Catherine Bishop addresses CUWBC reception

Reigning world champion oarswoman Catherine Bishop returned to Cambridge on Saturday hoping to inspire the latest generation of university rowers.

The former light blue, who seized gold in a nail-biting final at this year’s Milan world championships, spoke at a special reception held by Cambridge University Women’s Boat Club, and attended by this year’s squad.

Taking time out from training for next year’s Olympics in Athens, Cath told guests that the formative moment in her own sporting career was losing to Oxford in the 1991 women’s boat race.

‘I probably wouldn’t be here now if we hadn’t lost that day,’ she said.

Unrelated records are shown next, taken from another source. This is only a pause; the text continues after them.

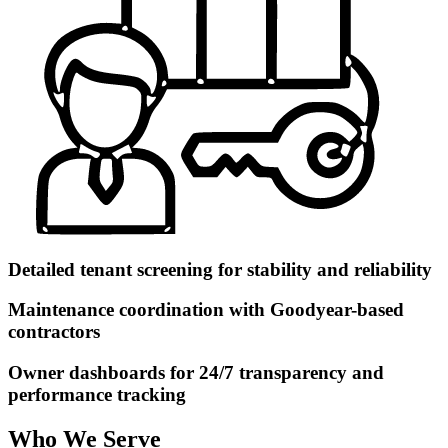
Detailed tenant screening for stability and reliability
Maintenance coordination with Goodyear-based
contractors
Owner dashboards for 24/7 transparency and
performance tracking
Who We Serve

‘That was the moment when the bug really bit me. I was amazed how much it meant to me, and how much I hated losing.

‘There were no nice silver medals. Rowing is a brutal sport.’

Twelve years on Cath is now among the brightest hopes for British gold at the 2004 Olympics, where she will compete in the women’s coxless pair event, with her rowing partner Katherine Grainger.

She told how learning from failure was a lesson she faced in her first few weeks at Cambridge.

‘When I arrived I had never been near a rowing boat. I decided to have a go in my first term but I didn’t even get into the Pembroke College first novice boat because I failed the ergo test.

‘Maybe that first failure spurred me on. A few years later when I set a new ergo world record, I did think back and wonder what happened to the girl who beat me and got into the boat.

‘To be standing here now as a world champion, having been to two Olympics and looking forward to my third, has been a very special journey, and this is where it all began.’

Defeat by Oxford in 1991 was followed by victory in 1993, and rowing has dominated Cath’s life ever since.

She is now balancing intensive daily training with learning Serbo-Croat, prior to taking up her first Foreign Office posting to Sarajevo.

Before that there is the small matter of the Athens Olympics – which Cath insists will be her last.

After losing at Sydney Olympics three years ago she was ready to quit rowing for good, but a sense of unfinished business drew her back.

‘I felt that I’d given everything to rowing for so long, but I wasn’t done yet. I hadn’t got what I was owed,’ she said.

‘Analysing the low points is a difficult, painful process, but I have always learned more from the failures than from winning.

‘I have stronger memories of losing than winning. That’s when you find out what you’re made of – if you are able to look at yourself honestly.’

Payback finally came at this year’s world championships in Milan, where ‘everything clicked into place’ for Cath and her crewmate Katherine Grainger.

After a poor qualifying heat and a disastrous accident which left a hole in their boat, the pair made it to the start line for the final, only to make a dismal practice start which almost ended in a crash.

‘I don’t think that psyched the Romanians out as we’d hoped,’ Cath recalls. ‘I just laughed, and said fine, we won’t do that in the race now.’

Trailing in third place with three quarters of the race gone, Cath describes the last 500m as ‘the best rowing I’ve ever done,’ as the pair overtook their rivals one by one to cross the line first.

‘We just got more and more powerful,’ she recalls. ‘It was an incredible feeling.’

Cath told this year’s CUWBC squads there was ‘no question’ they could win their own boat race in March, despite a recent run of difficult years where the club has found success on the river hard to come by.

She paid particular tribute to coaches Ron Needs and Roger Silk – both back with CUWBC this year after three years absence – calling them ‘two of the most influential people in my life,’ who had nurtured Cath and shown her just how far she could go in rowing.

This year’s CUWBC President Rachel Smith, 20, reading economics at Newnham, said: ‘Having somebody of Cath’s stature to talk to the squad has been a real inspiration, especially as it all started for her right here in Cambridge.

‘To think that a few years ago she was doing just what we’re doing now – it makes you realise what is possible.’

Other guests at the reception, which was hosted by CUWBC chairwoman Pat Marsh, included Dame Veronica Sutherland, President of Lucy Cavendish College, Wolfson College President Dr Gordon Johnson and Tom Davies, President of Rob Roy Boat Club.